Message stats give you a snapshot of email usage
To aid in migration planning and Exchange Server infrastructure design, you'll find it helpful to know something about how your users use Exchange. In "Sizing an Exchange 2003 System," July 2005, InstantDoc ID 46333, I discuss techniques and concepts related to classifying users—specifically, categorizing their email usage as light, medium, or heavy. One way to start classifying users is to determine per-user statistics, such as how many messages have been sent and received or the total number of bytes sent and received. Exchange's message-tracking log files are an excellent source of such information. Let's examine the basic format of the tracking logs, what to look for in the logs, and how to interpret their information to classify users' email usage.
Tracking Log Basics
After you've enabled Exchange's message-tracking feature, whenever a message is sent or received by an Exchange component such as the Information Store, Message Transfer Agent (MTA), a gateway, or a connector, Exchange records an event in the tracking log for the day the event occurred. A tracking log incorporates 15 to 20 fields of information (depending on the version of Exchange you're using) that include an event code to identify what action occurred as well as information such as the sender, the recipients, message size, and a message ID. The log fields and event codes have evolved with each version of Exchange. TechNet provides several articles that explain the log format and event codes for each version. For a list of these articles, see Additional Resources at the end of this article.

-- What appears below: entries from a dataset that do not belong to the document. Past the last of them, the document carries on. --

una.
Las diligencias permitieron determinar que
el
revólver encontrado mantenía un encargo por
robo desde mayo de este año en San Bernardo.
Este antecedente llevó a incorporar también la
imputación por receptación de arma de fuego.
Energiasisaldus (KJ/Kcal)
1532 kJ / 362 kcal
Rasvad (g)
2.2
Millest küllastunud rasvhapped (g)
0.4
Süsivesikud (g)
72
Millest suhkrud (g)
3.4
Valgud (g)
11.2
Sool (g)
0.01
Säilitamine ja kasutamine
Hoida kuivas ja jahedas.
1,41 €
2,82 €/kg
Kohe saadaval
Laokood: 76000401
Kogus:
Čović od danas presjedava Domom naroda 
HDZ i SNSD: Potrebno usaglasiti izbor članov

The tracking logs are tab-delimited text files that you can easily import into Microsoft Excel or WordPad for viewing. The logs are usually too large and contain too much data for you to completely evaluate them as an Excel or WordPad file. For example, when you load a log in Excel, it usually informs you that the entire log couldn't be loaded; without the complete log, you can't perform a full analysis. However, such applications can be useful tools for deciphering the log and field formatting and performing cursory evaluations. To assess a large amount of data, you'll need to develop a script to extract the information, or you can load the files into a database and use queries to extract what you need. Alternatively, you could use a third-party reporting suite, such as those by Quest Software or PROMODAG, to help you assess the tracking logs.

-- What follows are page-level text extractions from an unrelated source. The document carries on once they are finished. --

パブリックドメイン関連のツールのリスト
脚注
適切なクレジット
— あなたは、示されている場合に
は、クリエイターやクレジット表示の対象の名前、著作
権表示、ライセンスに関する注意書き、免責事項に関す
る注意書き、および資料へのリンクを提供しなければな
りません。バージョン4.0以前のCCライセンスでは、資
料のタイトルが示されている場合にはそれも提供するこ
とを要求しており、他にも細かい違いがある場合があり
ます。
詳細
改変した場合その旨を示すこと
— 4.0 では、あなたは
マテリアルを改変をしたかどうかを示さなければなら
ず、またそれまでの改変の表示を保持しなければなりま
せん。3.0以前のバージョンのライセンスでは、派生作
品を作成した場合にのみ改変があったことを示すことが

The sample Exchange Server 5.5 and Exchange 2000 Server tracking-log entries in Figures 1 and 2, respectively, have tab-delimited data fields. I've added arrows to show where the tabs are, to help you distinguish where one field ends and another starts. Additionally, I've wrapped the log entries to make them easier to read.
Multiple Exchange components can generate log entries. What you might consider a single action—such as Ben sending Andrew a message—is actually a series of separately logged events. You'll need to use data in each log entry, such as the Message ID (Exchange 5.5) or Linked Message ID (Exchange 2000), to correlate the entries to one another. Another thing to consider is that the logs are server-specific and record only the events that occurred locally to the server. If Ben and Andrew are on different servers, the log on Ben's server will record the message submission and an SMTP or MTA "transfer-out" event. Andrew's server will record the SMTP or MTA "transfer-in" and message-delivery events.
A final key point about tracking-log formats is how recipients are recorded in each event. Exchange 5.5 uses a rather messy and somewhat hard-to-understand format in which each log entry spans multiple lines. The first line of each event records fields 1 through 12 (as described in the Microsoft article "XADM: Tracking Log Field Descriptions" at http://www.support.microsoft.com/?kbid=173280). Fields 13 to 15 are recorded on one or more successive lines—one for each recipient. For the event in Figure 1, the message had three recipients, so four lines are recorded in the log file. Notice the lines in Figure 1 that start with /o=HP. Individual Exchange Server 2003 and Exchange 2000 events don't span multiple lines in the tracking log, but each recipient has an entry. In Figure 2, you can see two complete entries for the two recipients. The advantage of the Exchange 5.5 log format is that data such as sender and message size is recorded only once; the disadvantage is that record by record, the log is much harder to parse than an Exchange 2003 or Exchange 2000 log.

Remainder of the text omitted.